Energa Gedania rozpoczęła sezon znacznie poniżej oczekiwań i w pewnym momencie bardzo głośno zaczęło się mówić o dymisji trenera Leszka Milewskiego. Ostatnie mecze w 2007 roku, ze Stalą Mielec i AZS-em Białystok, gdańska drużyna rozstrzygnęła już na swoją korzyść i obecnie z dorobkiem siedmiu punktów zajmuje szóste miejsce w tabeli LSK. O kolejne zdobycze siatkarkom znad morza będzie niezwykle trudno, gdyż w najbliższych seriach spotkań będą musiały się potykać z najlepszymi drużynami poprzedniego sezonu - za dwa tygodnie podejmą u siebie brązowe medalistki z Bielska, za tydzień w Pile zmierzą się z wicemistrzem kraju, a już w sobotę ich formę sprawdzi najlepszy zespół minionych rozgrywek - Winiary Kalisz.

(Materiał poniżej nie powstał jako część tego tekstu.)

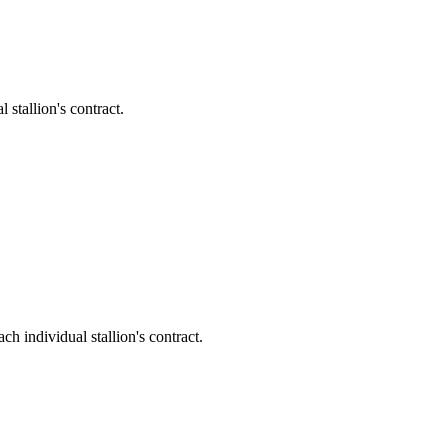
tallion's contract.
individual stallion's contract.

Podopieczne Igora Prielożnego z dwunastoma oczkami w pięciu meczach zajmują pozycję wicelidera i do prowadzącego Aluprofu tracą 3 "oczka". Siatkarki z Kalisza nie mogą sobie więc pozwolić na stratę punktów w Gdańsku. Po ich stronie stoi wszystko - znane nazwiska, klasowy trener, większy budżet, wierni kibice, którzy z pewnością licznie stawią się na wyjazdowym meczu... A jednak jest coś co pozwala wierzyć sympatykom gdańskiej drużyny w możliwość pokonania faworyta.

Rok temu sytuacja obu zespołów była bardzo podobna - Winiary grały o najwyższe cele, zaś Gedania z trudem ciułała niezbędne do utrzymania punkciki. Tymczasem na swoim parkiecie Gedanistki wspięły się na wyżyny możliwości wygrywając z kaliszankami w pięciu setach. Warto zaznaczyć, iż była to jedyna porażka podopiecznych trenera Prielożnego w sezonie zasadniczym. Dwa lata wcześniej, w sezonie który zakończył się dla gdańszczanek spadkiem do niższej ligi, siatkarki z Trójmiasta równie odważnie poczynały sobie w meczach z zespołem z Wielkopolski, zwyciężając na hali w Kaliszu i minimalnie po tie-breaku ulegając faworytkom u siebie. W Gdańsku liczy się również na to, że drużyna gości przyjedzie zmęczona przegranym meczem Ligi Mistrzów z Zarieczem Odincowo i wyczerpującą podróżą z Rosji.

Czy siatkarki z Kalisza zdołały się już odbudować? Czy Energa Gedania ma jakiś patent na zespół Winiar i po raz kolejny pokusi się o niespodziankę? Przekonamy się już w sobotę. Spotkanie początkowo miało rozpocząć się o godzinie 17, ale w związku z żałobą narodową zostało przeniesione 120 minut później. W hali przy ulicy Kościuszki 49 w Gdańsku Wrzeszczu stawi się z pewnością nadkomplet publiczności. Bilety w cenie 10 zł (normalne) i 5 zł (ulgowe) do nabycia w kasach na godzinę przed meczem.